- Activity -
What is needed is a single figure: how many lines of the records below contain the word "Alevines".

- Entries provided -
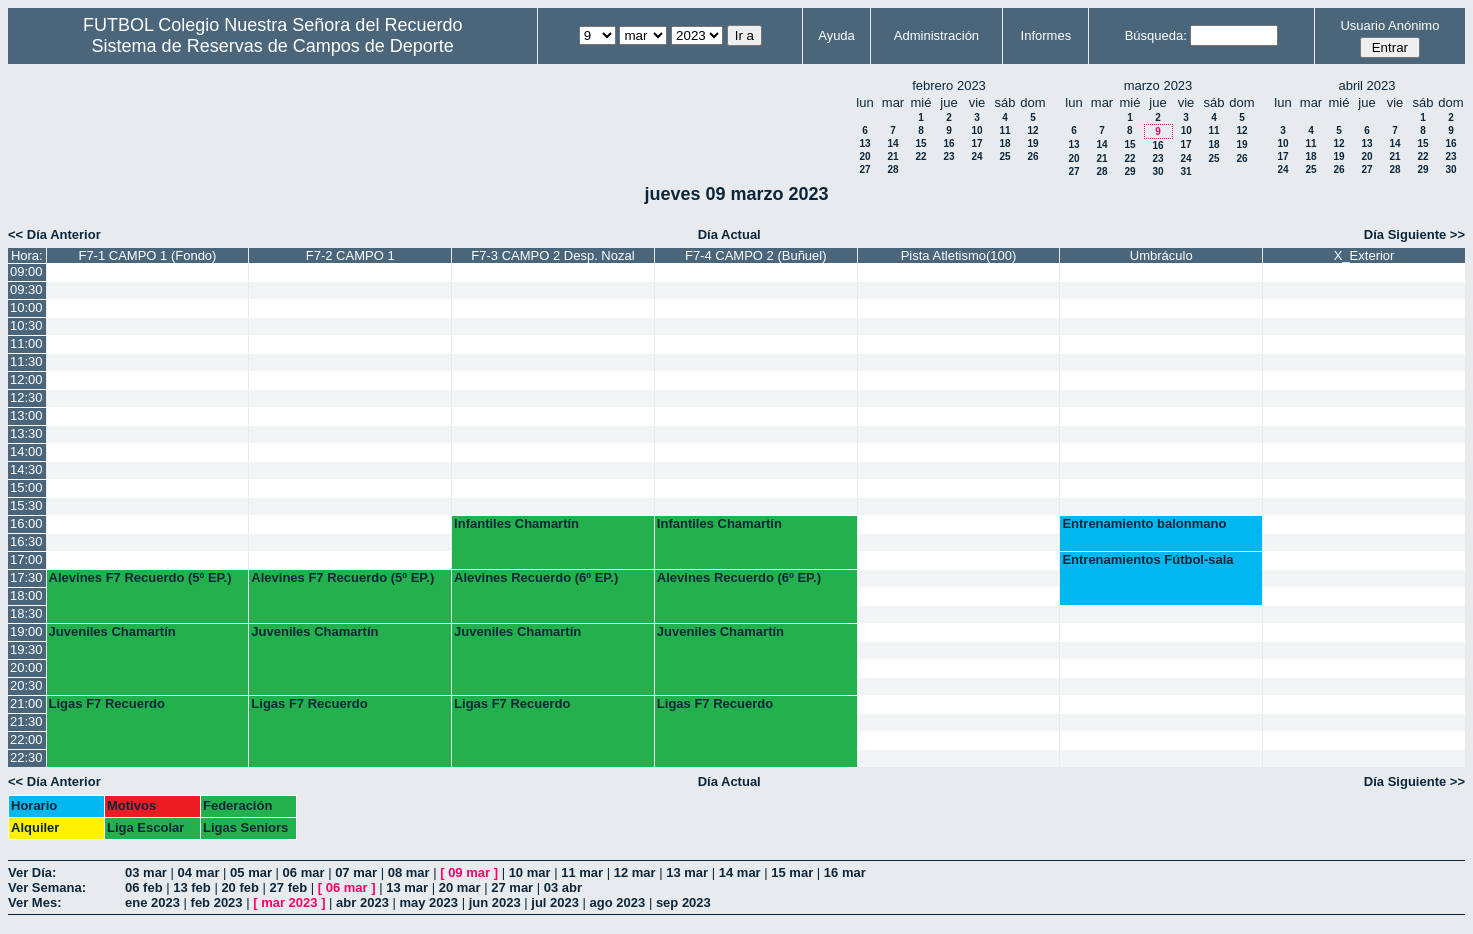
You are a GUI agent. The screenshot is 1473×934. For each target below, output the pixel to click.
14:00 (26, 451)
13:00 (26, 415)
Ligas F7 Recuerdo (107, 703)
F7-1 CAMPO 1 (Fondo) (147, 255)
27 (864, 169)
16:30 (26, 541)
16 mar (845, 872)
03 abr (563, 887)
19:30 (26, 649)
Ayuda (836, 35)
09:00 (26, 271)
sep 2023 (683, 902)
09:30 (26, 289)
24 (976, 156)
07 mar (356, 872)
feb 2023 (217, 902)
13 (864, 143)
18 (1004, 143)
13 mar (687, 872)
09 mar (469, 872)
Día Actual (729, 234)
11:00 (26, 343)
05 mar (251, 872)
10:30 (26, 325)
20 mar (460, 887)
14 (892, 143)
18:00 (26, 595)
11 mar (582, 872)
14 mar (740, 872)
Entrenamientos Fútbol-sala (1147, 559)
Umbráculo (1161, 255)
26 (1032, 156)
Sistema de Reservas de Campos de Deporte (273, 46)
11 (1004, 130)
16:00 (26, 523)
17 (976, 143)
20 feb (240, 887)
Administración (936, 35)
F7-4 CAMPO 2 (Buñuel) (756, 255)
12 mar (635, 872)
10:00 (26, 307)
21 (892, 156)
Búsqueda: (1156, 35)
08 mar (409, 872)
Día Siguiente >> (1414, 234)
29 (1129, 171)
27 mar (512, 887)
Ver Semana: (47, 887)
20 (864, 156)
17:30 (26, 577)
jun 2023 (495, 902)
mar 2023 (289, 902)
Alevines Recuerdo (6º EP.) (536, 577)
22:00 (26, 739)
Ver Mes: (34, 902)
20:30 (26, 685)
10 (976, 130)
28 (892, 169)
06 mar (304, 872)
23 (948, 156)
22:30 (26, 757)
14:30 (26, 469)
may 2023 (428, 902)
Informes (1046, 35)
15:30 (26, 505)
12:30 (26, 397)
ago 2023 (618, 902)
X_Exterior (1364, 255)
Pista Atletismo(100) (959, 255)
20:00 (26, 667)
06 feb (144, 887)
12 (1032, 130)
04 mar (199, 872)
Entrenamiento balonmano (1144, 523)
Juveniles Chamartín (112, 631)
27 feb (289, 887)
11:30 (26, 361)
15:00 (26, 487)
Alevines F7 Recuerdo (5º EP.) (140, 577)
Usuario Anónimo (1389, 25)
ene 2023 (152, 902)
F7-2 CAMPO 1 (350, 255)
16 (948, 143)
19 (1032, 143)
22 (920, 156)
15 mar (792, 872)
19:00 (26, 631)
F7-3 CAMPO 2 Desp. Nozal (552, 255)
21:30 (26, 721)
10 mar (530, 872)
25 (1004, 156)
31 (1185, 171)
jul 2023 (555, 902)
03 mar (146, 872)
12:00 (26, 379)
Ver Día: (32, 872)
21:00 (26, 703)
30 (1157, 171)
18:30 (26, 613)
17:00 (26, 559)
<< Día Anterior (54, 234)
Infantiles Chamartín (516, 523)
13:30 (26, 433)
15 (920, 143)
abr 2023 (362, 902)
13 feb (192, 887)
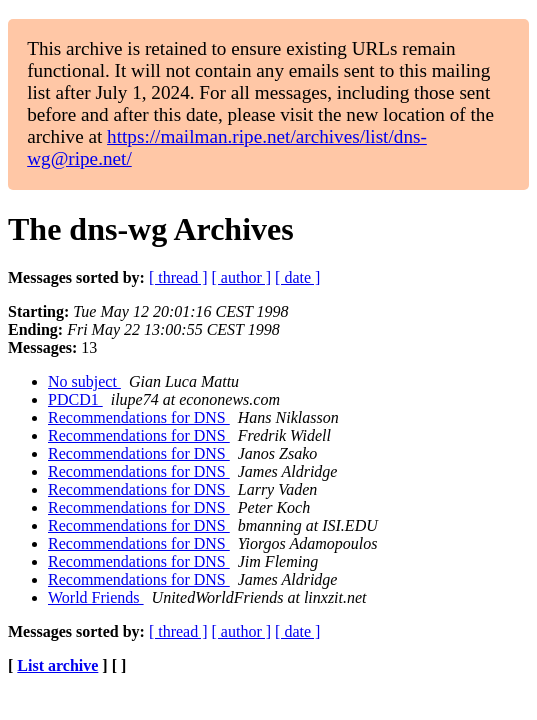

- Solution to this exercise -
2